On Wed, Mar 5, 2008 at 1:12 PM, Kevin Wright <kw.statr@gmail.com> wrote:
> One place I find factors nice is when I create trellis plots of
> subsets of data. Factors keep the panels in the same place on the
> page across different subsets of data, even in the situation that one
> subset might have a panel with no data.

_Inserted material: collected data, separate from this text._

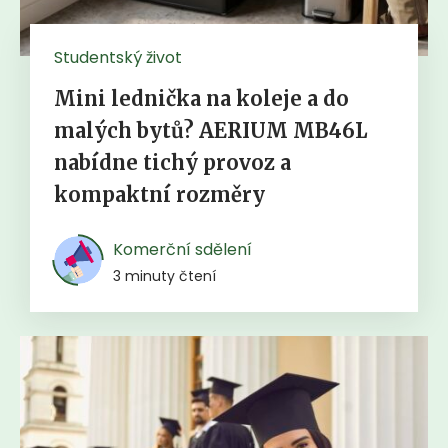
Studentský život
Mini lednička na koleje a do
malých bytů? AERIUM MB46L
nabídne tichý provoz a
kompaktní rozměry
Komerční sdělení
3 minuty čtení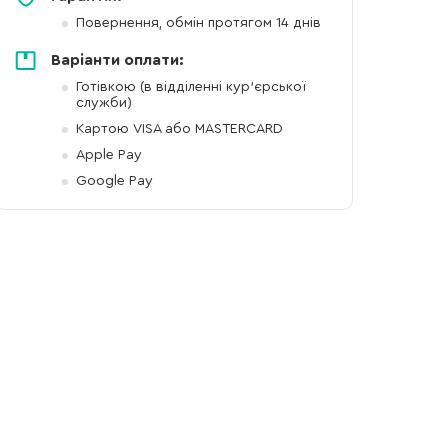
Повернення, обмін протягом 14 днів
Варіанти оплати:
Готівкою (в відділенні кур'єрської
служби)
Картою VISA або MASTERCARD
Apple Pay
Google Pay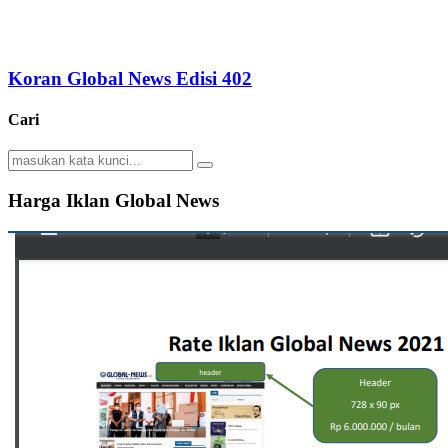
Koran Global News Edisi 402
Cari
Search
Search
for:
Harga Iklan Global News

> On the whole, however, I spend a significant amount of time fighting
> factors and my conclusion is that S is far too eager to convert data
> to factors.
> Here's an example that burned me badly and cost me about six hours of
> work. In essence, what happened was that data was read from two
> different files. In one file, 'age' was read as numeric, while in the
> second file 'age' had an unexpected, non-numeric value that caused a
> behind-the-scenes conversion of age to a factor (instead of a numeric
> with a missing value). Later in the code, merging these caused
> unexpected results. Here is the essence of what happened:
> age1 <- factor(c("20", "21", "22"))
> age2 <- c(20, 21, 22)
> ifelse(c(T, T, F), age1, age2)
> [1] 1 2 22
> The desired result was: 20, 21, 22.
> Give a report to a client with erroneous results that traces back to
> this phenomenon and you'll become paranoid about conversions to
> factors.
Perhaps that is why it is a good idea to check the structure of a data
frame *before* beginning an analysis with it. Even in my introductory
classes I emphasize that the first thing you always do with data is
str(myData) # available in R, I'm not sure if it is in S-PLUS
and maybe
summary(myData)
I tend to preach this for the opposite reason, however. I think it is
much more common to make the mistake of using a numeric vector when it
should be a factor than it is to use a factor when you think it should
be a numeric vector.
|